Há muitas maneiras de esquecer a vaga de ataques jihadistas em França e na Alemanha. Uma é ir para a praia e evitar a imprensa. Outra é convencermo-nos de que uns quantos marginais com camiões e facas podem causar tragédias localizadas, mas nunca abalarão um continente e uma civilização. Mas talvez esta segunda opção seja tão enganadora como a primeira. O que pode o jihadismo fazer à Europa?
As migrações das últimas décadas transformaram as sociedades ocidentais. Esta semana, ouvimos Obama exaltar a diversidade da sociedade americana – mas uma diversidade que comunga na tradição política dos Fundadores dos EUA. Os EUA são uma nação de imigrantes, que em vagas sucessivas adoptaram o patriotismo americano. Mas muita da imigração mais recente em vários países europeus teve outro efeito: a formação de comunidades muçulmanas que, por várias razões, não se identificam com as sociedades de acolhimento.
Em muitas das capitais europeias, os muçulmanos representam já provavelmente entre 10% e 20% da população. O terrorismo inspirado pelo fundamentalismo islâmico tem um objectivo: através do sectarismo e da violência, aprisionar os muçulmanos em comunidades fechadas e hostis aos olhos dos outros europeus. Ninguém mais do que os jihadistas está empenhado em promover a chamada “islamofobia”. A campanha de terror foi toda calibrada para isso. O autor do atentado não é sempre um comando armado chegado da Síria: pode ser o rapaz do andar ao lado, com um camião ou uma faca de cozinha, de modo que todo o muçulmano se torne suspeito. A vítima não precisa de ocupar cargos ou ter responsabilidades: basta estar no lugar errado à hora errada, de modo que todos os cidadãos se sintam ameaçados. O assassinato do padre Hamel na igreja de Saint-Étienne-du-Rouvray tem um sentido: é a tentativa de importação para a França do terrorismo sectário que afundou o Iraque, a Síria ou o Líbano numa espiral de violência entre as suas comunidades. É um facto: a Europa ainda não é o Médio Oriente. Mas já não está separada do Médio Oriente.

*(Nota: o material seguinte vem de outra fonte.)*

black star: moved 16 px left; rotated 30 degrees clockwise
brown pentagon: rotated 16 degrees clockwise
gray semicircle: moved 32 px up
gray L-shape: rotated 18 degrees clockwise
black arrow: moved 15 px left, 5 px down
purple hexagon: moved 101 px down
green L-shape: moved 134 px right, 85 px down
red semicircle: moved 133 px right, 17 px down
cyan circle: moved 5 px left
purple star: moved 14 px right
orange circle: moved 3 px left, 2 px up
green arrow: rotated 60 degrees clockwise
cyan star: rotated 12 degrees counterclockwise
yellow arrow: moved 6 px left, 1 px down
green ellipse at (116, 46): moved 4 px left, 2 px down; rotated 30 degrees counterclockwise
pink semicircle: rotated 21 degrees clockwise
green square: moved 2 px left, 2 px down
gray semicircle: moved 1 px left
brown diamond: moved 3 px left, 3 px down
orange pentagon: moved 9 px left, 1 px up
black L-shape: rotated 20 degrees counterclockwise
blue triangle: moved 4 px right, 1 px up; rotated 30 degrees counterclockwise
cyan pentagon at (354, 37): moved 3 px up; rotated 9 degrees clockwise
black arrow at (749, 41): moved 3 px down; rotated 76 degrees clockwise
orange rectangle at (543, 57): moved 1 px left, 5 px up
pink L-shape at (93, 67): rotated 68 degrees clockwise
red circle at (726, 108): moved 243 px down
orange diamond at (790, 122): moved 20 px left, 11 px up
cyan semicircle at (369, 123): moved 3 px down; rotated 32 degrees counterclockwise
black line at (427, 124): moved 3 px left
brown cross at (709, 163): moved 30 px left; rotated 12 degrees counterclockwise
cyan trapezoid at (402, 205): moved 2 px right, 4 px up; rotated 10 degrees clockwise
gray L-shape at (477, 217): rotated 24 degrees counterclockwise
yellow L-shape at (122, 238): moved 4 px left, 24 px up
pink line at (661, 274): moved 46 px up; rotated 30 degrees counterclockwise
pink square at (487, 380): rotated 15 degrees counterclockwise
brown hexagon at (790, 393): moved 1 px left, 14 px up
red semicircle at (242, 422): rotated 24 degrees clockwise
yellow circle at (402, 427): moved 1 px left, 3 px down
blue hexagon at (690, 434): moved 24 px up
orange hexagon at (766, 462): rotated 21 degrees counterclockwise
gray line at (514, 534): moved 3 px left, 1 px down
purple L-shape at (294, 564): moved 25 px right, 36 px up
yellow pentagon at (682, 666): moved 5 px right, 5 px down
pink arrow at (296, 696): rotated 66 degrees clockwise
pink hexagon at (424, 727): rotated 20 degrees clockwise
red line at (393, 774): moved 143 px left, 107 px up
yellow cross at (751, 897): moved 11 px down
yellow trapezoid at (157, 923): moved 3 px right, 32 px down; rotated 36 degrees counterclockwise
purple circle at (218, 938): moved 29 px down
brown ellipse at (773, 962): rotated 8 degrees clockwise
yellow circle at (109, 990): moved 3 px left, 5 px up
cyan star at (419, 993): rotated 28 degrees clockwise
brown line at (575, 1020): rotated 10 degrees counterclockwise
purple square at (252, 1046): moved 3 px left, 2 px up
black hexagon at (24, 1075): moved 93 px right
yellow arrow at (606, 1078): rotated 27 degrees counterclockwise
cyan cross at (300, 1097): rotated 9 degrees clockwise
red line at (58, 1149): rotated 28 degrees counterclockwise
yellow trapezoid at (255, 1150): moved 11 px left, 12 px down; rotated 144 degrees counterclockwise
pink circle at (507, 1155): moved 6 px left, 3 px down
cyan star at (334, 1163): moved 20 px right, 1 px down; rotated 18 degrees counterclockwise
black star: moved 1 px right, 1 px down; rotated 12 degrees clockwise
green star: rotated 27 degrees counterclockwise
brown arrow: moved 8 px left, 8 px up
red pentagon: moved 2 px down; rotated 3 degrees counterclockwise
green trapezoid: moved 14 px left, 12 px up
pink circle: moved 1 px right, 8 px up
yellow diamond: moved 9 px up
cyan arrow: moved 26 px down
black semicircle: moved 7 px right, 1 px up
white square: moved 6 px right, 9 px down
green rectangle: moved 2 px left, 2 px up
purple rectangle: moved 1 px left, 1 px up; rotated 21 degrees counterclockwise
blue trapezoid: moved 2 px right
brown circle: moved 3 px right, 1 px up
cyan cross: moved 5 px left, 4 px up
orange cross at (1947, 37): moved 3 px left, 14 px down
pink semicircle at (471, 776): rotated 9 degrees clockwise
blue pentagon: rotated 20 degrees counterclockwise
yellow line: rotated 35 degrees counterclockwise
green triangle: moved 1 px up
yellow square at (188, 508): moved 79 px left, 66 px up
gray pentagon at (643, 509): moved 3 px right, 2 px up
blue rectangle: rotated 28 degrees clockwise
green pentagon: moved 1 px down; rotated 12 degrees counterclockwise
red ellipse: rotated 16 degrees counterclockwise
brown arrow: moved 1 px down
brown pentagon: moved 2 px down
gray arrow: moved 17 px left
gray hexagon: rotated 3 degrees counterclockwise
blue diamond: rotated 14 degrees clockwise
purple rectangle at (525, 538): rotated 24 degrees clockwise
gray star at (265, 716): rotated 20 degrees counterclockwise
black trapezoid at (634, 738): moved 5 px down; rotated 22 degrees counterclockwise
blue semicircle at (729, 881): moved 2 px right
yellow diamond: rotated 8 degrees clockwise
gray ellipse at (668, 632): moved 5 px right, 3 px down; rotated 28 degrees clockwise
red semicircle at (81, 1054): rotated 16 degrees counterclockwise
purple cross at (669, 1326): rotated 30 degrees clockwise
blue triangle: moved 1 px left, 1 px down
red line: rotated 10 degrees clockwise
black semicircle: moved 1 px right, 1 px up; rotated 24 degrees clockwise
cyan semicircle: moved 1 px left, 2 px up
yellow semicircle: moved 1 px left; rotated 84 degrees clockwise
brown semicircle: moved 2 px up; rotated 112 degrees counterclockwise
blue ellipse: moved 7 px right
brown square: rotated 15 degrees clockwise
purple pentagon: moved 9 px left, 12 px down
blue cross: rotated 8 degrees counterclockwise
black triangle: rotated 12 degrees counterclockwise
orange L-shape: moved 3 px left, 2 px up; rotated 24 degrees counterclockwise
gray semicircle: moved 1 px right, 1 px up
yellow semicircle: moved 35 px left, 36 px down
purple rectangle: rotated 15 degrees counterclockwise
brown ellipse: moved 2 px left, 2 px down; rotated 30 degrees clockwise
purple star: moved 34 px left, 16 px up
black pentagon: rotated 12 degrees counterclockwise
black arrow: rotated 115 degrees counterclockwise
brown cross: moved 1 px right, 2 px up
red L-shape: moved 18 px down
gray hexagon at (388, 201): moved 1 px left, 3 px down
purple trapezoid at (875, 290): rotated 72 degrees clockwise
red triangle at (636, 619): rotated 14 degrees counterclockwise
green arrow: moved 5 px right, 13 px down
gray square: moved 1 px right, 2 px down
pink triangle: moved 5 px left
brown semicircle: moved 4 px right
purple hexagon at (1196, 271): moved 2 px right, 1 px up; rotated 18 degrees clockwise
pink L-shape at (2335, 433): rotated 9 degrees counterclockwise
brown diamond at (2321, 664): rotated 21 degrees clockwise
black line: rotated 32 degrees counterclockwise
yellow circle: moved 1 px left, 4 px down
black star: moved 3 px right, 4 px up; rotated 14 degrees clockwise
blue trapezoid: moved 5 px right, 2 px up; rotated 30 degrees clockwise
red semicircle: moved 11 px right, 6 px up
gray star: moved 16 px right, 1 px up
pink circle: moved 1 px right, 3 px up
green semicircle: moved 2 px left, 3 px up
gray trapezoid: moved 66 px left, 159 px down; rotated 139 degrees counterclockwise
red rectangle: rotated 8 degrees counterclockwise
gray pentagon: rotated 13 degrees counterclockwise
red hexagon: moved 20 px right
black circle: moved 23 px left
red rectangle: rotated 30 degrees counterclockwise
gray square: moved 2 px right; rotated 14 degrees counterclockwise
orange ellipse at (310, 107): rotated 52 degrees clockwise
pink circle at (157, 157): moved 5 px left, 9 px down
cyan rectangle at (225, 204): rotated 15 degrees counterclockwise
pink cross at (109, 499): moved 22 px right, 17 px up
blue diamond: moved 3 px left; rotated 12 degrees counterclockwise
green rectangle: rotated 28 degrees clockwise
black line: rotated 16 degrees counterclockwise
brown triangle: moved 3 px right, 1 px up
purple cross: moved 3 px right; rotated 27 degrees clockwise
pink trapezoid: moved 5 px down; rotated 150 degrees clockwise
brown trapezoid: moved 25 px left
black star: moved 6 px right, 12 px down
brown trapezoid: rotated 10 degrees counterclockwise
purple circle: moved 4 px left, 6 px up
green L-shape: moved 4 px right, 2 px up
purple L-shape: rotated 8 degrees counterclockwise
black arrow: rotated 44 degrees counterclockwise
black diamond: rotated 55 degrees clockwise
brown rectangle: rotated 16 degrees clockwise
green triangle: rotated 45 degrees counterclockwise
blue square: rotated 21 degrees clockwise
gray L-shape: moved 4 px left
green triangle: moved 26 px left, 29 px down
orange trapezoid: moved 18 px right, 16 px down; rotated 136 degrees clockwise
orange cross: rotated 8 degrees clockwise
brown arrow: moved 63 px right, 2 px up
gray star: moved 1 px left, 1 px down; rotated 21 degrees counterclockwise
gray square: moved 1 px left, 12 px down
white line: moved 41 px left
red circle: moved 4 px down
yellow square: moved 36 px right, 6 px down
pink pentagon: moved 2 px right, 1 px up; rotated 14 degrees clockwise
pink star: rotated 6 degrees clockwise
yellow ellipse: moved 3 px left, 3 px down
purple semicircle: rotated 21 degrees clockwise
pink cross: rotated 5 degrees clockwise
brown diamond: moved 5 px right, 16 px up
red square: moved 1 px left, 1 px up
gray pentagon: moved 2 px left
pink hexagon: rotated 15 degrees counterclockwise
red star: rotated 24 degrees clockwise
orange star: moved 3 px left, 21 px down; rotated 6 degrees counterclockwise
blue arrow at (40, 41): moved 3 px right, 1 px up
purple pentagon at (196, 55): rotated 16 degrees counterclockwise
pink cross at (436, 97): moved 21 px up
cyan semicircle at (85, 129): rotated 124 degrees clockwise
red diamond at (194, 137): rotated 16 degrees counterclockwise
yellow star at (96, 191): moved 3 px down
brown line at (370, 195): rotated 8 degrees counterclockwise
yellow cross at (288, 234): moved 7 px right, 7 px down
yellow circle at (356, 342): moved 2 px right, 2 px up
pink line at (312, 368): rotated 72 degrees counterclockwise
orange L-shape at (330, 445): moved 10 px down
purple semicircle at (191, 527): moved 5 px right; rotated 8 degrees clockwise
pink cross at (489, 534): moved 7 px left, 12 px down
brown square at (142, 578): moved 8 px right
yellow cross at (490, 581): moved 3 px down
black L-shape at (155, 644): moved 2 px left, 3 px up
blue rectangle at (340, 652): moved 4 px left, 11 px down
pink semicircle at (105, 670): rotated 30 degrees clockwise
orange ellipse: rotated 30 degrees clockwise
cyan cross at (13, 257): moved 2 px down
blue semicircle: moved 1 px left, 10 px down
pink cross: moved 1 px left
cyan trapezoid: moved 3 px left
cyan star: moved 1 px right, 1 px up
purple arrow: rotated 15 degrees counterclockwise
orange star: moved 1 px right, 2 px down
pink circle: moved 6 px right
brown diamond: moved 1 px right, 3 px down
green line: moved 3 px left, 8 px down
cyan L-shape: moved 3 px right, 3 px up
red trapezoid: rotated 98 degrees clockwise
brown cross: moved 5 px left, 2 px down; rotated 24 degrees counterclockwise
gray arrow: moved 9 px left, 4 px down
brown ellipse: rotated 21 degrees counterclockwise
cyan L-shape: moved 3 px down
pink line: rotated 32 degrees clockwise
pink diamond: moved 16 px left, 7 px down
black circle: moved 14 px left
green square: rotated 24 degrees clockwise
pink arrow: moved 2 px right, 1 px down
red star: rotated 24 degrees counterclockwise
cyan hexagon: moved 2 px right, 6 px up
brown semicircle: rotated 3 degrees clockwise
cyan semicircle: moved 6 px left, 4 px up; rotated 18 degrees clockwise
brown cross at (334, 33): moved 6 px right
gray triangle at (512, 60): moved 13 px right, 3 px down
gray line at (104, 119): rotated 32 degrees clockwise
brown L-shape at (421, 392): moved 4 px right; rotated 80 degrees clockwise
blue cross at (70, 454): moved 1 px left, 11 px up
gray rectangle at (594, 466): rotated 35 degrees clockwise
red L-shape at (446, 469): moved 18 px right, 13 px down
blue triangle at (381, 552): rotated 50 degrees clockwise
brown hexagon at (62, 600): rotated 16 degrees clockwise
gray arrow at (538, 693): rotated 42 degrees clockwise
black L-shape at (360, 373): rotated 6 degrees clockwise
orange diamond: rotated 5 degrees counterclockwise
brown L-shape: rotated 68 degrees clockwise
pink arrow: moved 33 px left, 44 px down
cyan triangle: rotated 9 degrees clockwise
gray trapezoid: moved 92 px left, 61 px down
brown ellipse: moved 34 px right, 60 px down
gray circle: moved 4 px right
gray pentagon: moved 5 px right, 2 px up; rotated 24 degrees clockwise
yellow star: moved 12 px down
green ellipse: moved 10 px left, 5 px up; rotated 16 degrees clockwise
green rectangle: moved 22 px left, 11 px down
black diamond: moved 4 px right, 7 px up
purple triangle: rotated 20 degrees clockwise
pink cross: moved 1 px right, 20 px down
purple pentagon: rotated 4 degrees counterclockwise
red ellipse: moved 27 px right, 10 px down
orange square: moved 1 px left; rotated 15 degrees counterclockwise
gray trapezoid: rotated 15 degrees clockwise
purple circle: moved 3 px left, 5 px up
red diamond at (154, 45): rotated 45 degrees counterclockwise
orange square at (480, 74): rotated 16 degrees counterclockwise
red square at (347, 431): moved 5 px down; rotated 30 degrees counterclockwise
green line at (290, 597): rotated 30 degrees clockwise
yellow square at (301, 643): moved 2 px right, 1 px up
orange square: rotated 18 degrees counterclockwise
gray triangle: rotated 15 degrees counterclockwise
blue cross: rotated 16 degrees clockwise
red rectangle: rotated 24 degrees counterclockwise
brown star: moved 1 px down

O impacto do terrorismo é ainda ampliado de outra maneira: pelo modo como é percebido como parte do pacote da globalização. As elites europeias continuam a acreditar que as populações apenas se interessam pelo conforto material. A globalização favoreceu esse conforto para muitos, mas a circulação de bens e de pessoas também abalou a vida de comunidades até aí assentes numa identidade colectiva e na partilha de certos valores, dentro de fronteiras definidas. Num primeiro momento, a nostalgia de míticas homogeneidades nacionais inspirará contestações “nativistas” e proteccionistas, como os promovidos por Trump nos EUA ou por Le Pen em França. Mas num segundo momento, se o terrorismo alastrar e os europeus começarem a sentir que ir ao concerto ou ao centro comercial se tornou um jogo de roleta com a morte, não é de excluir uma evolução para além do mal-estar e do protesto. Nalguns casos, teremos apoio popular para regimes policiais, como na Rússia; noutros, continuaremos a ter talvez democracias, mas democracias limitadas aos “nativos”, com exclusão das comunidades suspeitas, alvo de medidas de segurança especiais. Sim, os jihadistas podem transformar a Europa. Não convém subestimá-los.
O jihadismo é, em primeiro lugar, uma tragédia para as suas vítimas. Em Março deste ano, em duas semanas, os jihadistas atacaram em seis países e mataram 247 pessoas. O New York Times tentou dar identidades a essas vítimas: nomes, rostos, histórias. Vidas cortadas, famílias destruídas, não apenas em Bruxelas, mas em Ankara ou em Lahore. Não há palavras para essas tragédias. Mas os jihadistas não querem matar só pessoas. Querem também matar sociedades. E é preciso não ter ilusões: as sociedades também morrem. Esta é uma guerra, como tem dito o Papa Francisco. Mas uma guerra é sempre uma coisa que se pode perder.